Родное подворье встретило самым наилучшим образом. Фоська только-только прибыла с рынка, вплыла во двор вперед хозяйки, оттолкнув её толстой рукой. Басовито хохотнула, боком притиснув Марницу к забору. Пропустила двух посыльных, нанятых донести покупки. И взялась распоряжаться. Когда продукты сложили у двери и в погребе нужным образом, выпроводила посыльных и заложила тяжёлым брусом воротину. Правда, в Фоськиных руках брус не казался тяжёлым.
– Припёрлася, мамкино наказание, батюшкина седина? – руки поварихи сами поползли вверх и уперлись в бока, давая голосу полную свободу. – Где тебя таскали выры, по омутам топили? Опять, извольте глянуть, в штанах, глазищи наглые, а страф вовсе пропал, горемычный… И мужика надлежащего не видать. Весь город гудит: Моньку сбыли с рук, увезут замуж на север, хвала Ткущей! Как же, увезут… Я им сразу ответствовала: ещё поглядим, кто кого укатает. Видали мы энтих женихов, по кустам без порток. Ох, повымерли настоящие-то, хлипок народец стал, плюнь – загнётся.

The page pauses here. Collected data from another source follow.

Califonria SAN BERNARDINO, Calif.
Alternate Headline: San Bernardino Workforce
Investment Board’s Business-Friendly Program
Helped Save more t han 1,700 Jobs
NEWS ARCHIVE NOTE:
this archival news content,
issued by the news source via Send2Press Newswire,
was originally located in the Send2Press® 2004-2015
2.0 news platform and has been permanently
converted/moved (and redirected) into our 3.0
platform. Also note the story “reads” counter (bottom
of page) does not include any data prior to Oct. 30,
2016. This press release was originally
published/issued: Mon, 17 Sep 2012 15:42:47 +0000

– Если ты плюнешь, непременно загнётся, – расхохоталась Марница, обнимая необъятную повариху. – Фоська, как я соскучилась. Я ж тебе подарок везла, но не довезла. Ягоды в лукошке, незнакомые. Посадить за домом, ты же ягоды обожаешь. Вот, семена кой-какие уцелели, в тряпице.
– Видно, вкусные были, коль не довезла, распустёха, – буркнула Фоська, улыбаясь. – Ты надолго, или мне и доску разделочную зря ножом не портить?
Прихватила тряпицу, сунула в передник. И поплыла на кухню, через широченную дверь, для неё специально сделанную после перестройки дома – двустворчатой. Трёхцветная кошка мявкнула, посторонилась, с интересом глянула сразу на двух любимых хозяек, присутствующих в доме. Мазнула боком по ногам одной и второй – и прыгнула на забор, побежала по верхушкам досок, заниматься своими делами.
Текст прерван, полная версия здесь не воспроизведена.